Existential Threats–Real or Imagined

Should we worry about something that hasn’t happened to us yet?

Wired Magazine (Sept. 2012) has an interesting article called Apocalypse Not.

Its thesis is that “people freak out over end-of-the world scenarios” and they should know better because despite all the fear and predictions of catastrophe, nothing ever really happens.
It categorizes the doomsday cataclysms into 4 types:
1) Chemicals–these come form things like pesticides (like DDT), smoking, and CFCs, and result in air pollution, acid rain, ozone depletion, and climate change.
2) Disease–recent fears of pandemics were associated with bird flu, swine flu, SARS, AIDS, ebola, and mad cow disease.
3) People–we can cause our own hell through population explosion and famine and although it didn’t mention this, I would assume the brutality and wars that can wipe entire races out.
4) Resources–Peak oil theory, metals and minerals, and other resource constraints have been causes of consternation leading us to look for alternative energy sources and even recently consider mining minerals on asteroids.
The article goes so far as to poke fun at those who are concerned about these things even stating that “The one thing we’ll never run out of is imbeciles.”
Wired does acknowledge that while “over the past half-century, none of our threatened eco-pocalypses have played out as predicted. Some came partly true; some were averted by action; [and still] some were wholly chimerical.”
What the author, Matt Ridley, has missed here in his logic are a few main things:
Smaller things add to big things–While each individual issue may not have reached the catastrophic tipping point been yet, these issues can certainly progress and even more so, in the aggregate, pose dangerous situations that we may be unable to contain. So you can choose to live with blinders on for today, but the consequences of our choices are inescapable and may only be around the next bend.
Recognizing the future–just because things like death and final judgement haven’t happened to us yet, doesn’t mean that they aren’t in store for us in the future. This sort of reminds me of this Jewish joke that no one leaves this world alive.
Destructive powers are multiplying–many destructive forces were traditionally local events, but are now becoming existential threats to whole civilizations.
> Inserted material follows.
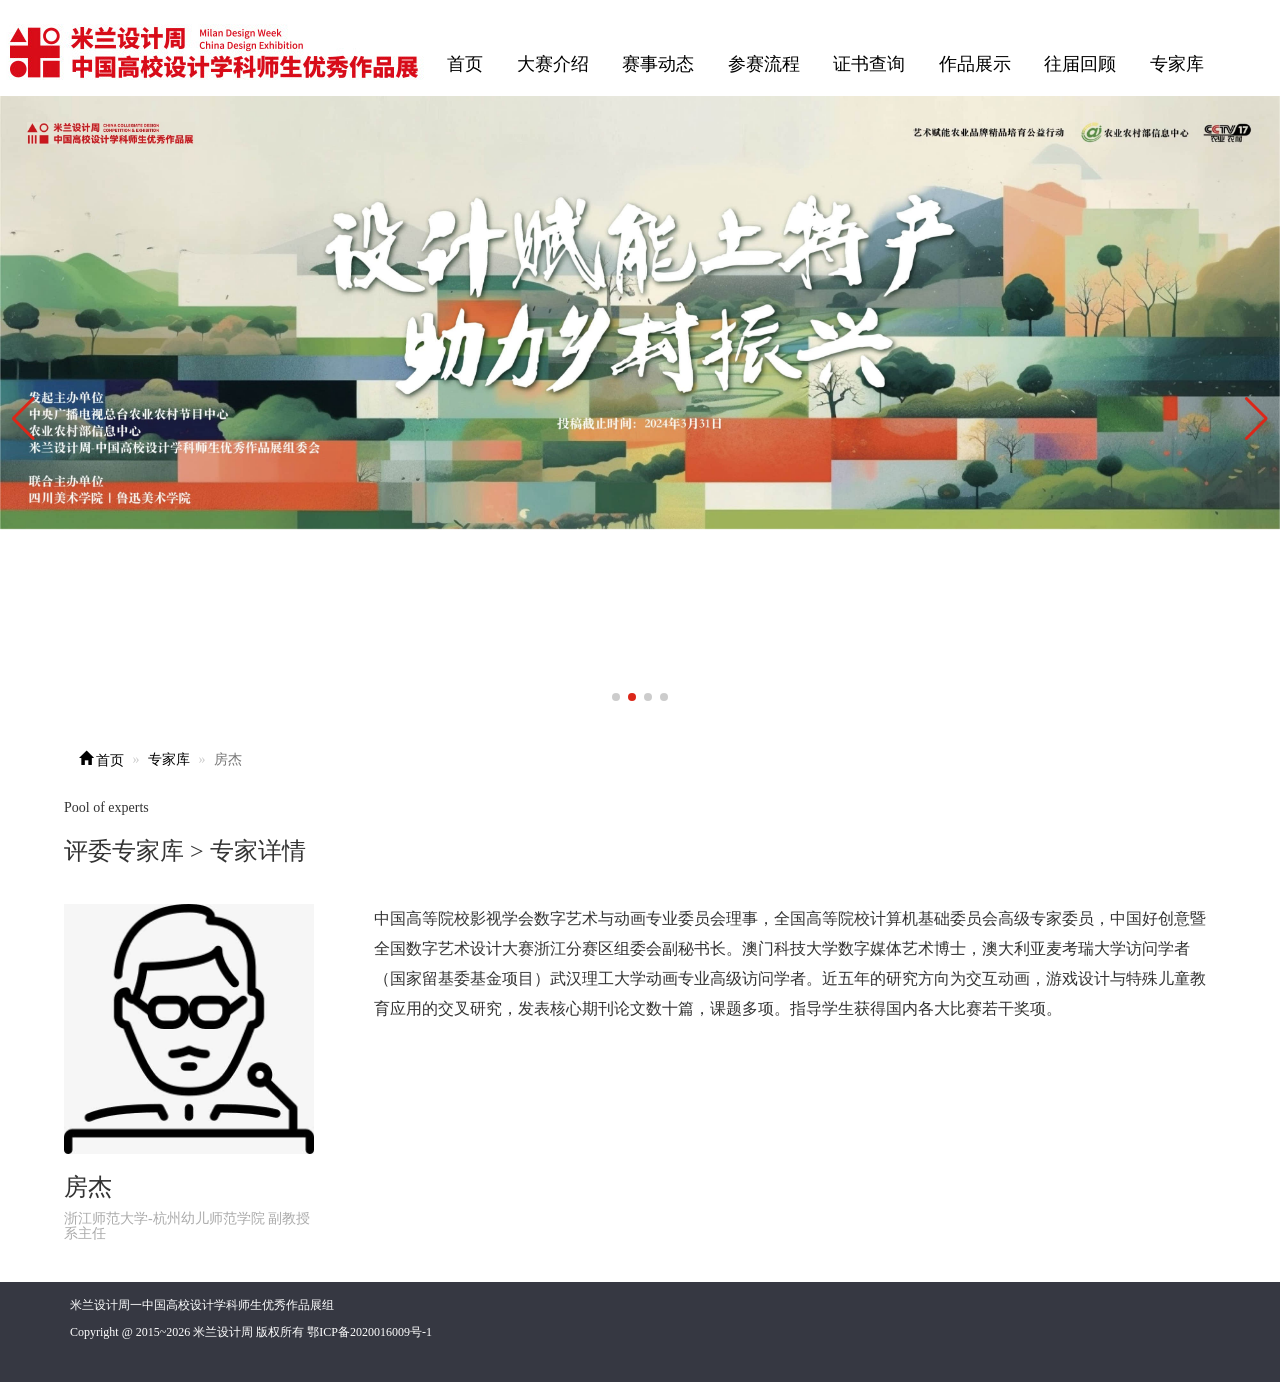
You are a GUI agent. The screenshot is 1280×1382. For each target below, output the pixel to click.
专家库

For example, how many people globally can we kill with weaponized pathogens and how many times over now are we able to destroy the world with our thermonuclear stockpile.
Learn from the past–Apocalypses and terrible events have already befallen humankind, whether the bubonic plague in the middle ages, the destruction of the ice age, the flood in biblical times, and even more recently the Holocaust and the World Wars in the 20th century.
Unfortunately, there is no shortage of bad things that can happen to people–individuals or many people–and if we are not conscious of the things we are doing, their potential impacts, and generally act smart and ethical, then bad things can and will most-definitely happen.
Wired ends by saying that things like policy, technology, and innovation can solve the day. However, while these can surely help and we must always try our best to have a positive impact, some things are also out of our control–they are in G-d hands.
Finally, while not every event is an existential threat, some surely can be–and whether it’s the impact of an asteroid, the death toll from the next horrible plague, natural disaster, cyberwar, or weapon of mass destruction, or even possibly when aliens finally come knocking at your door, it would be awfully stupid to think that bad things can’t happen.